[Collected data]
^^^^^^^^
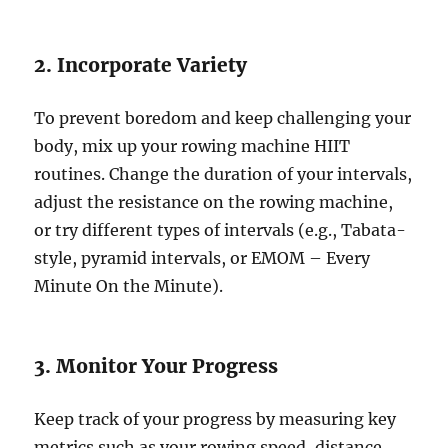
2. Incorporate Variety
To prevent boredom and keep challenging your
body, mix up your rowing machine HIIT
routines. Change the duration of your intervals,
adjust the resistance on the rowing machine,
or try different types of intervals (e.g., Tabata-
style, pyramid intervals, or EMOM – Every
Minute On the Minute).
3. Monitor Your Progress
Keep track of your progress by measuring key
metrics such as your rowing speed, distance,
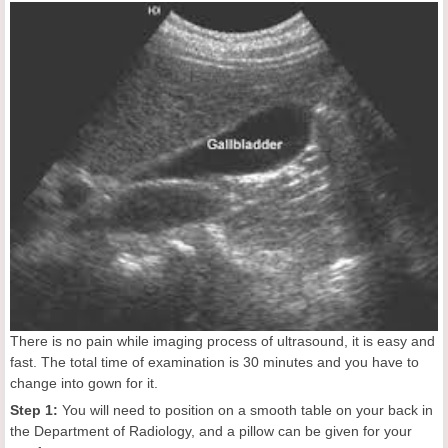
There is no pain while imaging process of ultrasound, it is easy and
fast. The total time of examination is 30 minutes and you have to
change into gown for it.
Step 1:
You will need to position on a smooth table on your back in
the Department of Radiology, and a pillow can be given for your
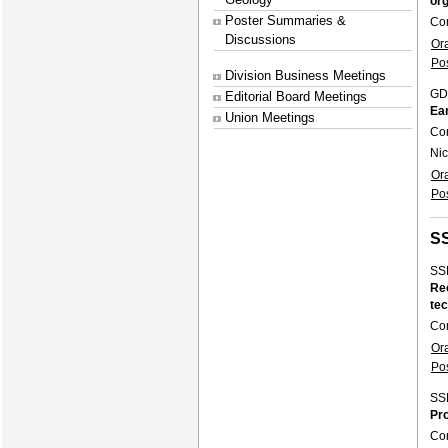
org
Poster Summaries &
Co
Discussions
Or
Po
Division Business Meetings
GD
Editorial Board Meetings
Ear
Union Meetings
Co
Nic
Or
Po
S
SS
Rec
te
Co
Or
Po
SS
Pr
Co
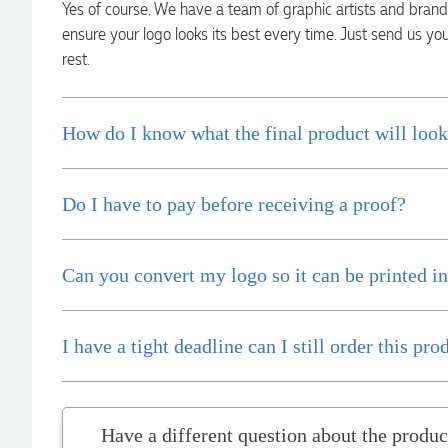
Yes of course. We have a team of graphic artists and bran
communicated very effectively. I'm a returning customer
from Promotion Products and would happily work with him
ensure your logo looks its best every time. Just send us yo
and the team again in the future 😊
rest.
1 day ago
How do I know what the final product will look
Jessica
Verified Customer
Excellent service and quick turnaround times. Anthea’s
communication made the entire process seamless. Highly
Do I have to pay before receiving a proof?
recommend!
1 day ago
Can you convert my logo so it can be printed in
Dale
Verified Customer
I have a tight deadline can I still order this pro
Amazing level of service!! I emailed Lauren in the hopes she
could help us with a very last minute order and within 30
minutes she called and talked through what we wanted and
within a few hours we had proofs approved and the order in
motion!
Have a differen
1 day ago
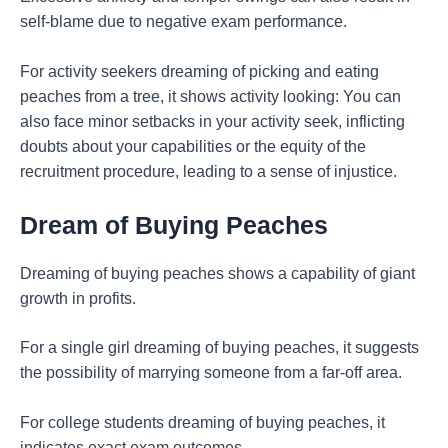
self-blame due to negative exam performance.
For activity seekers dreaming of picking and eating
peaches from a tree, it shows activity looking: You can
also face minor setbacks in your activity seek, inflicting
doubts about your capabilities or the equity of the
recruitment procedure, leading to a sense of injustice.
Dream of Buying Peaches
Dreaming of buying peaches shows a capability of giant
growth in profits.
For a single girl dreaming of buying peaches, it suggests
the possibility of marrying someone from a far-off area.
For college students dreaming of buying peaches, it
indicates exact exam outcomes.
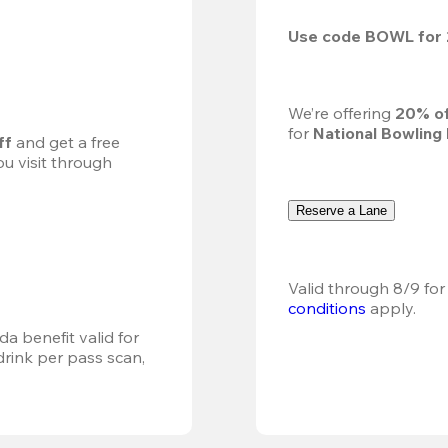
Use code 
BOWL
 for 
We’re offering 
20% of
for 
National Bowling
ff
 and get a free 
u visit through 
Reserve a Lane
Valid through 8/9 for
conditions
 apply.
a benefit valid for 
ink per pass scan, 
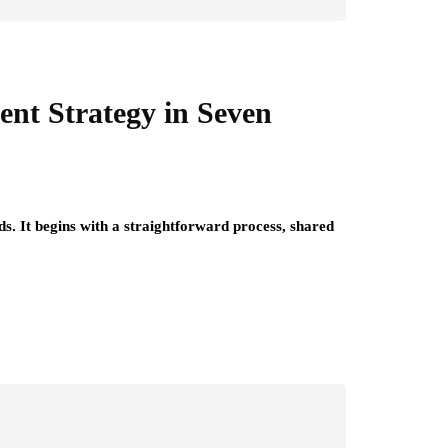
ent Strategy in Seven
ds. It begins with a straightforward process, shared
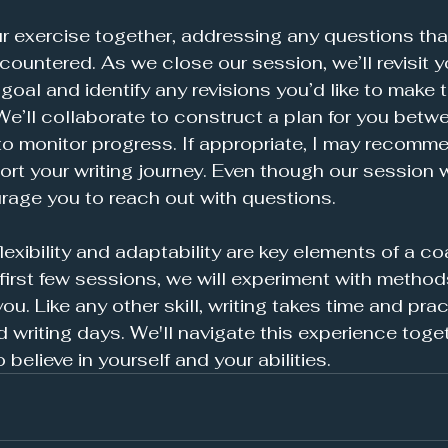
ur exercise together, addressing any questions tha
ountered. As we close our session, we’ll revisit y
goal and identify any revisions you’d like to make t
We’ll collaborate to construct a plan for you betw
to monitor progress. If appropriate, I may recomme
rt your writing journey. Even though our session w
urage you to reach out with questions.
 flexibility and adaptability are key elements of a c
 first few sessions, we will experiment with method
u. Like any other skill, writing takes time and pract
writing days. We'll navigate this experience toget
elieve in yourself and your abilities. 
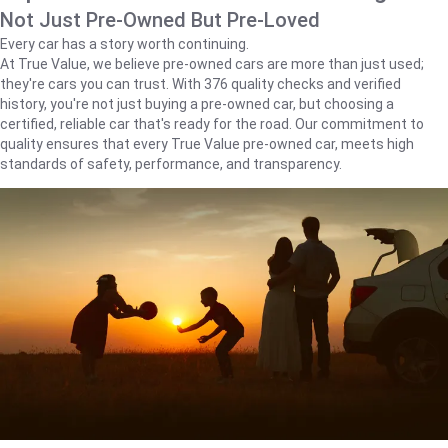
Not Just Pre-Owned But Pre-Loved
Every car has a story worth continuing.
At True Value, we believe pre-owned cars are more than just used;
they're cars you can trust. With 376 quality checks and verified
history, you're not just buying a pre-owned car, but choosing a
certified, reliable car that's ready for the road. Our commitment to
quality ensures that every True Value pre-owned car, meets high
standards of safety, performance, and transparency.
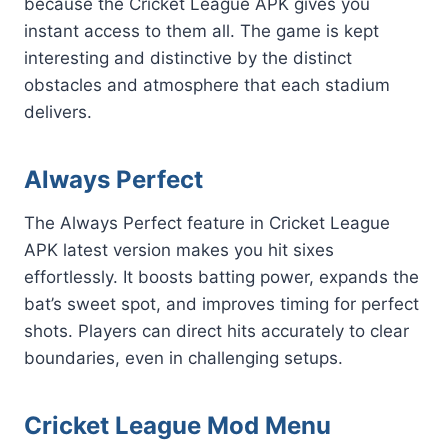
because the Cricket League APK gives you
instant access to them all. The game is kept
interesting and distinctive by the distinct
obstacles and atmosphere that each stadium
delivers.
Always Perfect
The Always Perfect feature in Cricket League
APK latest version makes you hit sixes
effortlessly. It boosts batting power, expands the
bat’s sweet spot, and improves timing for perfect
shots. Players can direct hits accurately to clear
boundaries, even in challenging setups.
Cricket League Mod Menu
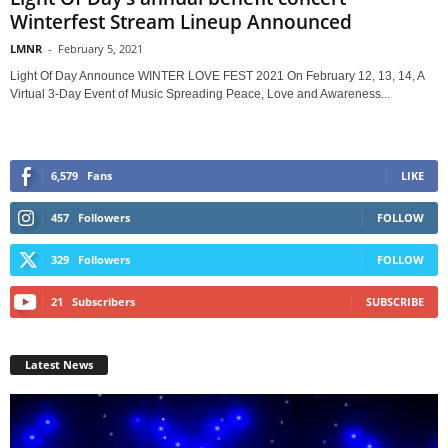
Winterfest Stream Lineup Announced
LMNR
-
February 5, 2021
Light Of Day Announce WINTER LOVE FEST 2021 On February 12, 13, 14, A
Virtual 3-Day Event of Music Spreading Peace, Love and Awareness...
6,579
Fans
LIKE
457
Followers
FOLLOW
329
Followers
FOLLOW
21
Subscribers
SUBSCRIBE
Latest News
^^^^^^^^
Brief: Once you have read through the entries above, state how many lines hold the word "this", giving nothing but the number.

Answer to the problem: 2